JOVIAN PLANETS

 

 

 

In terms of both mass and radius, the jovian planets are the true giants of the solar system. The mass of Jupiter alone is 318 times that of Earth! These planets are so massive because they were able to incorporate volatiles when they formed.

 

During the formation of the solar system, most of the material present was H (hydrogen) and He (helium), with significantly smaller amounts of C (carbon), N (nitrogen), and O (oxygen), and even smaller amounts of things like Si (silicon), Mg (magnesium), and Fe (iron).

 

Consequently, 98% of the nebula was in for form of gaseous H₂ and He. Of the other 2%, most of that was ices of H₂O, CH₄, and NH₃, and even smaller amounts were in the form of rocks and metals (olivines, pyroxenes, etc.).

 

Beyond the “snow line” the ices and rocky material could form larger planetary cores (from icy planetesimals) than the terrestrial planets could from rock and metal alone.
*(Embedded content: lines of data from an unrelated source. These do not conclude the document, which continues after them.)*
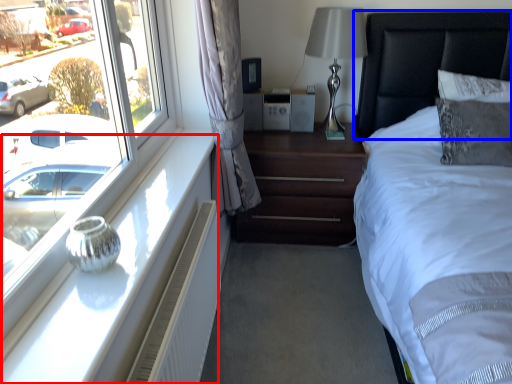 Question: Which object appears closest to the camera in this image, window sill (highlighted by a red box) or headboard (highlighted by a blue box)?

Choices:
 (A) window sill
 (B) headboard

Answer: (A) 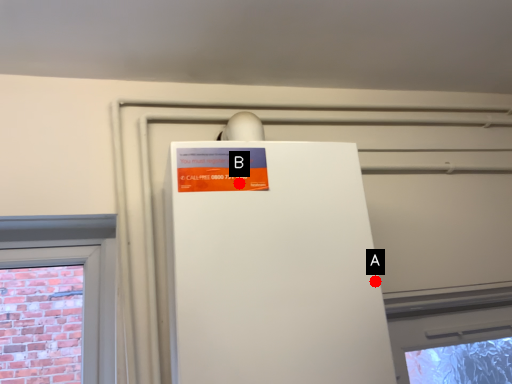 Question: Two points are circled on the image, labeled by A and B beside each circle. Which point is farther from the camera taking this photo?

Choices:
 (A) A is further
 (B) B is further

Answer: (A) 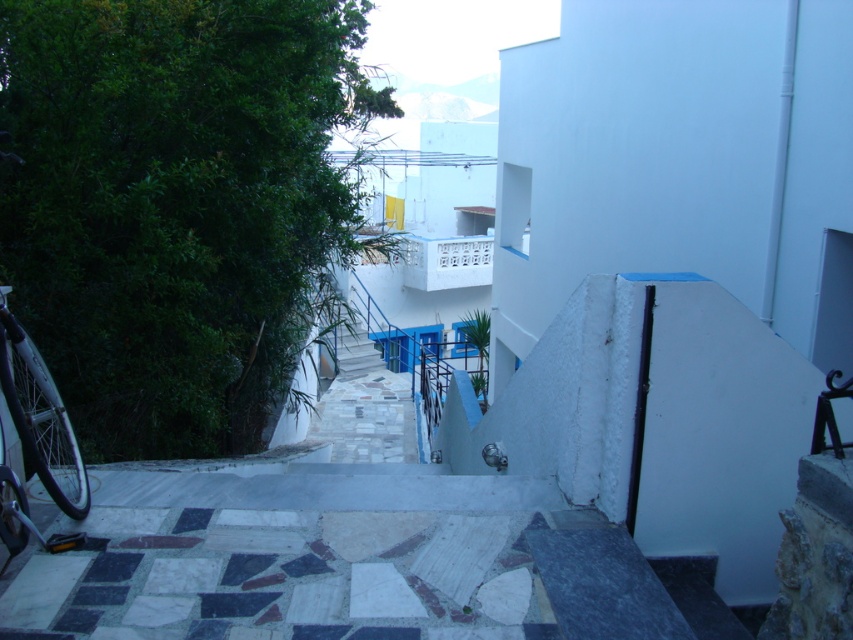 Consider the image. Does silver metallic bicycle at left have a smaller size compared to white marble stairs at center?

Yes.

Does silver metallic bicycle at left have a lesser height compared to white marble stairs at center?

Indeed, silver metallic bicycle at left has a lesser height compared to white marble stairs at center.

Locate an element on the screen. This screenshot has width=853, height=640. silver metallic bicycle at left is located at coordinates (39, 417).

Find the location of a particular element. The height and width of the screenshot is (640, 853). silver metallic bicycle at left is located at coordinates (39, 417). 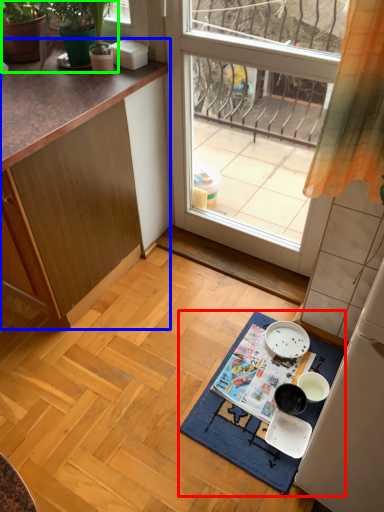 Question: Based on their relative distances, which object is farther from bath mat (highlighted by a red box)? Choose from cabinetry (highlighted by a blue box) and plant (highlighted by a green box).

Choices:
 (A) cabinetry
 (B) plant

Answer: (B) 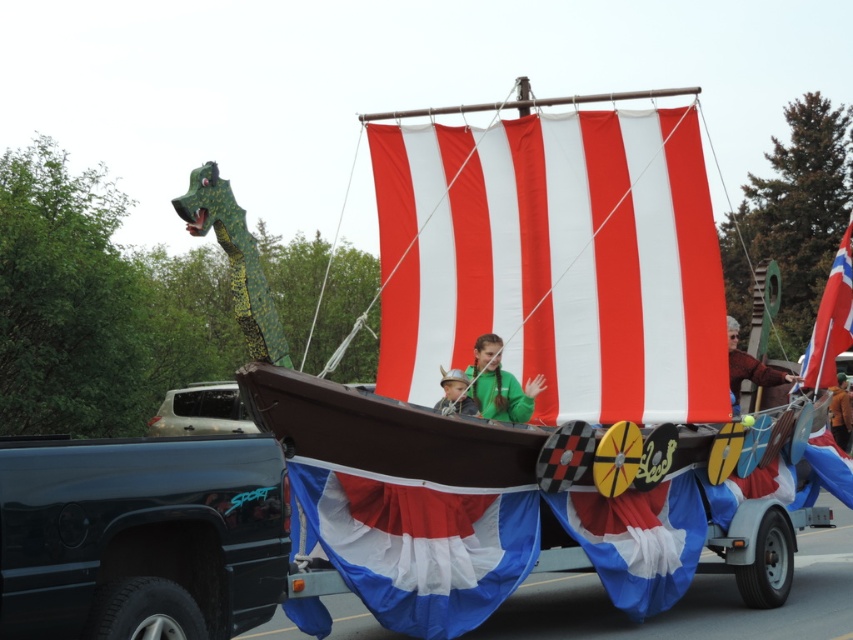 Question: Is black glossy truck at lower left below brown leather jacket at upper right?

Choices:
 (A) yes
 (B) no

Answer: (A)

Question: Which point is farther to the camera?

Choices:
 (A) (465, 384)
 (B) (250, 348)
 (C) (585, 531)

Answer: (A)

Question: Which point appears farthest from the camera in this image?

Choices:
 (A) (547, 355)
 (B) (252, 353)
 (C) (55, 561)
 (D) (491, 394)

Answer: (A)

Question: Is green matte jacket at center further to camera compared to brown leather jacket at upper right?

Choices:
 (A) no
 (B) yes

Answer: (A)

Question: In this image, where is green matte jacket at center located relative to brown leather jacket at upper right?

Choices:
 (A) below
 (B) above

Answer: (B)

Question: Which object appears closest to the camera in this image?

Choices:
 (A) black glossy truck at lower left
 (B) red fabric flag at right
 (C) green metallic dragon head at upper left
 (D) blue fabric sail at center

Answer: (A) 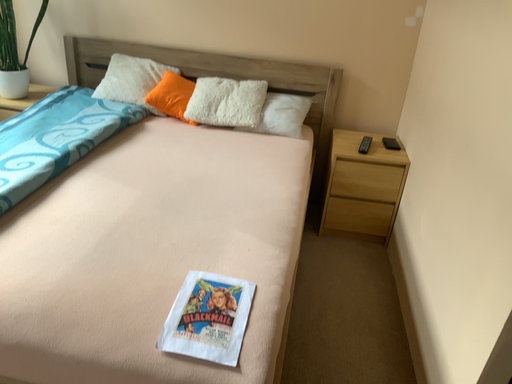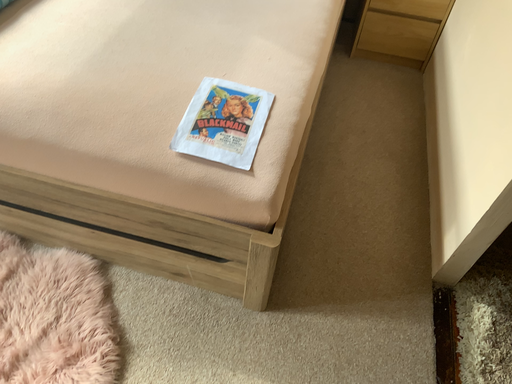 Question: How did the camera likely rotate when shooting the video?

Choices:
 (A) rotated downward
 (B) rotated upward

Answer: (A) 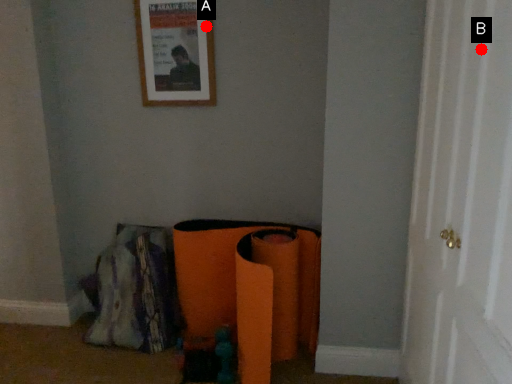 Question: Two points are circled on the image, labeled by A and B beside each circle. Which point appears closest to the camera in this image?

Choices:
 (A) A is closer
 (B) B is closer

Answer: (B)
Once they grew to a critical size, they could also gobble up the nebular gas of H₂ and He. Jupiter and Saturn did this before the nebula dissipated and grew very large. Uranus and Neptune, forming in the more distant low-density part of the nebula, were not so lucky, having been deprived of most of the H₂ and He before they reached the “critical mass” needed to accrete the H₂ and He.

 

Actually, objects even more massive than Jupiter can form. Astronomers now know of many Brown Dwarfs. These are objects that, although like normal stars in some ways, were never massive enough to undergo the fusion of H into He in their cores (the reaction that powers the Sun and most stars). If they are more than 13-14 times the mass of Jupiter, they may undergo a phase where they fuse deuterium (²H, a heavier isotope of ‘normal” ¹H, and not to be confused with molecular hydrogen H₂, which as 2 separate H atoms bonded together). For convenience, astronomers have begun to adopt this as the “dividing line” between brown dwarfs and planets.

 

INTERIORS

 

The physical size of the planet depends on both its mass and its chemical composition. Most materials will compress into higher densities when forced to do so. Adding lots of mass may not make the planet all that much bigger in size, as the added mass contributes more gravity to compress the planet. Based on our knowledge of how various planet-making materials work, we can estimate the internal composition.

 

 

However, the situation inside these planets is more complex than this figure would indicate.

 

Chemical differentiation, driven by gravity, would cause the rock and metal to sink to the core, surrounded by the ices of H₂O, CH₄, and NH₃ (although these might be considered hot compressed liquids that are crushed together so tightly that they are essentially solids). Everything else is H and He (with traces of other stuff) in different forms.

 

There is no solid surface to these planets. Instead, we usually take the level where P=1 bar as our “reference” level for discussion of the interiors and atmospheres. Here, the H is gaseous H₂, but as we go deeper, the pressure increases to the point where the H₂ is a liquid with its molecules touching. But it is so hot that at no point is there a well-defined liquid-gas surface, just a gradual increase in density with depth. This is referred to as the liquid molecular hydrogen layer.

 

Eventually, however, the pressure crushes the H molecules so close together that their H atoms start to overlap. Under these conditions, the electrons that formerly orbited the nucleus of the atoms flow from one atom to another, just as a metallic electric conductor like copper. Here, we have a  liquid metallic hydrogen layer, and it is indeed a good conductor, and responsible for generating the tremendous magnetic fields of both Jupiter and Saturn. This layer makes up most of the mass of Jupiter, and a good fraction of Saturn.

 

 

 

Uranus and Neptune, with less H and less gravity, probably lack this layer (although they might contain pockets of it very deep). Instead, the H is confined to a relatively thin outer envelope of “normal” liquid H₂.

 

Three of these planets, Jupiter, Saturn, and Neptune, also emit more energy than they receive from the Sun. Most of this derives from the conversion of PE into TE as they slowly contract. The amount generated must have been very large when these planets were forming, but the tail-end of this process is still apparently continuing today.

 

This alone is not able to account for the output of Saturn, which requires an additional energy source. The extra heat is believed to come from He condensing and raining down deep inside the planet, re-vaporizing as it goes. (It releases both PE plus heat from friction as it falls). Not surprisingly, the atmosphere of Saturn is depleted in He compared to Jupiter.

 

Uranus is the heat-wimp of the jovian planets, with little or no extra energy output. No one knows why.